| WHAT IS NEEDED |
Every line of the data that includes "fields" should be copied out.

====== DATA FOR PROCESSING ======

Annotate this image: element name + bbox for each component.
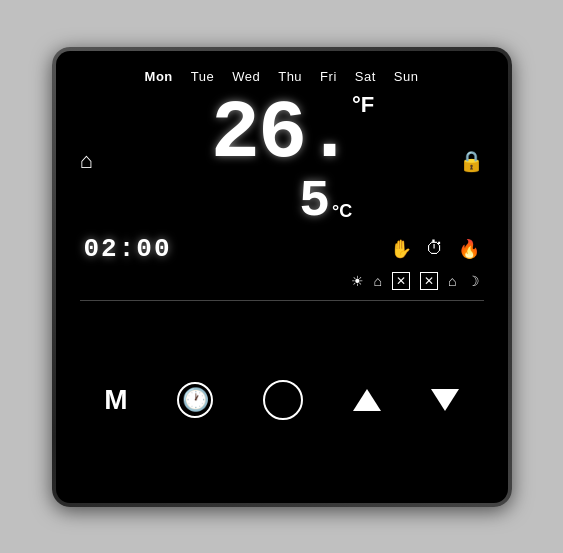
down-arrow-icon <box>431 389 459 411</box>
mode-icons: ✋ ⏱ 🔥 <box>390 238 480 260</box>
days-row: Mon Tue Wed Thu Fri Sat Sun <box>80 69 484 84</box>
prog-sun-icon: ☀ <box>351 273 364 289</box>
temp-unit-fahrenheit: °F <box>352 92 374 118</box>
day-wed: Wed <box>232 69 260 84</box>
clock-button-circle: 🕐 <box>177 382 213 418</box>
prog-home2-icon: ⌂ <box>448 273 456 289</box>
mode-button-label: M <box>104 384 127 416</box>
day-sat: Sat <box>355 69 376 84</box>
temp-decimal: 5 <box>299 176 330 228</box>
home-icon: ⌂ <box>80 148 93 174</box>
power-button-circle <box>263 380 303 420</box>
thermostat-device: Mon Tue Wed Thu Fri Sat Sun ⌂ 26. °F 5 °… <box>52 47 512 507</box>
thermostat-screen: Mon Tue Wed Thu Fri Sat Sun ⌂ 26. °F 5 °… <box>56 51 508 503</box>
day-tue: Tue <box>191 69 214 84</box>
temp-unit-celsius: °C <box>332 201 352 222</box>
prog-moon-icon: ☽ <box>467 273 480 289</box>
timer-icon: ⏱ <box>426 238 444 259</box>
day-fri: Fri <box>320 69 337 84</box>
clock-button[interactable]: 🕐 <box>177 382 213 418</box>
prog-away1-icon: ✕ <box>392 272 410 290</box>
temperature-area: ⌂ 26. °F 5 °C 🔒 <box>80 94 484 228</box>
day-sun: Sun <box>394 69 419 84</box>
hand-icon: ✋ <box>390 238 412 260</box>
prog-home1-icon: ⌂ <box>374 273 382 289</box>
divider <box>80 300 484 301</box>
up-arrow-icon <box>353 389 381 411</box>
clock-button-icon: 🕐 <box>182 387 209 413</box>
lock-icon: 🔒 <box>459 149 484 173</box>
day-thu: Thu <box>278 69 302 84</box>
temp-down-button[interactable] <box>431 389 459 411</box>
program-row: ☀ ⌂ ✕ ✕ ⌂ ☽ <box>80 272 484 290</box>
flame-icon: 🔥 <box>458 238 480 260</box>
info-row: 02:00 ✋ ⏱ 🔥 <box>80 234 484 264</box>
prog-away2-icon: ✕ <box>420 272 438 290</box>
button-row: M 🕐 <box>80 311 484 489</box>
temp-up-button[interactable] <box>353 389 381 411</box>
temperature-display: 26. °F 5 °C <box>211 94 353 228</box>
day-mon: Mon <box>145 69 173 84</box>
mode-button[interactable]: M <box>104 384 127 416</box>
power-button[interactable] <box>263 380 303 420</box>
temp-whole: 26. <box>211 94 353 176</box>
time-display: 02:00 <box>84 234 172 264</box>
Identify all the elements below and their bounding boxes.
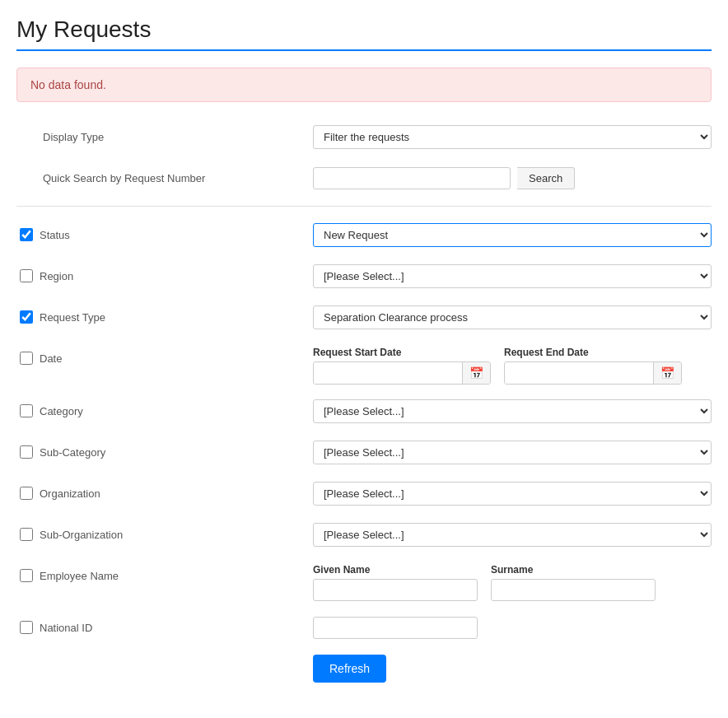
date-fields: Request Start Date 📅 Request End Date 📅 [313,347,682,385]
request-type-label: Request Type [40,311,105,324]
end-date-label: Request End Date [504,347,682,358]
given-name-input[interactable] [313,579,478,601]
category-label: Category [40,405,83,417]
quick-search-input[interactable] [313,167,511,189]
sub-category-label: Sub-Category [40,446,105,459]
end-date-input[interactable] [505,363,653,384]
sub-organization-label: Sub-Organization [40,529,123,541]
category-checkbox[interactable] [20,404,33,417]
sub-organization-select[interactable]: [Please Select...] [313,523,712,547]
display-type-row: Display Type Filter the requests All Req… [16,122,712,152]
region-select[interactable]: [Please Select...] [313,264,712,288]
sub-category-select[interactable]: [Please Select...] [313,441,712,464]
start-calendar-icon: 📅 [469,366,483,380]
search-button[interactable]: Search [517,167,575,189]
employee-name-label: Employee Name [40,570,119,582]
status-row: Status New Request In Progress Closed [16,220,712,249]
start-date-label: Request Start Date [313,347,491,358]
given-name-group: Given Name [313,564,478,601]
organization-select[interactable]: [Please Select...] [313,482,712,506]
end-calendar-icon: 📅 [660,366,674,380]
date-row: Date Request Start Date 📅 Request End Da… [16,343,712,385]
end-date-group: Request End Date 📅 [504,347,682,385]
refresh-row: Refresh [16,654,712,683]
request-type-checkbox[interactable] [20,310,33,324]
no-data-alert: No data found. [16,68,712,102]
surname-group: Surname [491,564,656,601]
region-checkbox[interactable] [20,269,33,282]
status-label: Status [40,229,70,241]
quick-search-label: Quick Search by Request Number [20,172,205,184]
employee-name-checkbox[interactable] [20,569,33,582]
quick-search-row: Quick Search by Request Number Search [16,163,712,193]
category-row: Category [Please Select...] [16,396,712,426]
start-date-group: Request Start Date 📅 [313,347,491,385]
national-id-label: National ID [40,622,92,634]
no-data-message: No data found. [30,78,106,91]
display-type-label: Display Type [20,131,104,143]
request-type-row: Request Type Separation Clearance proces… [16,302,712,332]
sub-category-checkbox[interactable] [20,445,33,459]
region-row: Region [Please Select...] [16,261,712,291]
national-id-input[interactable] [313,617,478,639]
region-label: Region [40,270,73,282]
given-name-label: Given Name [313,564,478,576]
filter-form: Display Type Filter the requests All Req… [16,122,712,683]
name-fields: Given Name Surname [313,564,656,601]
page-title: My Requests [16,16,712,51]
surname-input[interactable] [491,579,656,601]
start-calendar-button[interactable]: 📅 [462,362,490,384]
organization-checkbox[interactable] [20,487,33,500]
sub-category-row: Sub-Category [Please Select...] [16,437,712,467]
status-select[interactable]: New Request In Progress Closed [313,223,712,247]
date-label: Date [40,352,62,365]
organization-label: Organization [40,487,100,500]
refresh-button[interactable]: Refresh [313,655,386,683]
organization-row: Organization [Please Select...] [16,478,712,508]
sub-organization-checkbox[interactable] [20,528,33,541]
category-select[interactable]: [Please Select...] [313,399,712,423]
employee-name-row: Employee Name Given Name Surname [16,561,712,601]
surname-label: Surname [491,564,656,576]
divider-1 [16,206,712,207]
date-checkbox[interactable] [20,352,33,365]
start-date-input[interactable] [314,363,462,384]
national-id-row: National ID [16,613,712,642]
start-date-wrap: 📅 [313,361,491,385]
end-date-wrap: 📅 [504,361,682,385]
request-type-select[interactable]: Separation Clearance process [313,305,712,329]
national-id-checkbox[interactable] [20,621,33,634]
sub-organization-row: Sub-Organization [Please Select...] [16,520,712,549]
display-type-select[interactable]: Filter the requests All Requests [313,125,712,149]
status-checkbox[interactable] [20,228,33,241]
end-calendar-button[interactable]: 📅 [653,362,681,384]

======

| WRITTEN RESPONSE |
date-fields: Request Start Date 📅 Request End Date 📅 [313,347,682,385]
name-fields: Given Name Surname [313,564,656,601]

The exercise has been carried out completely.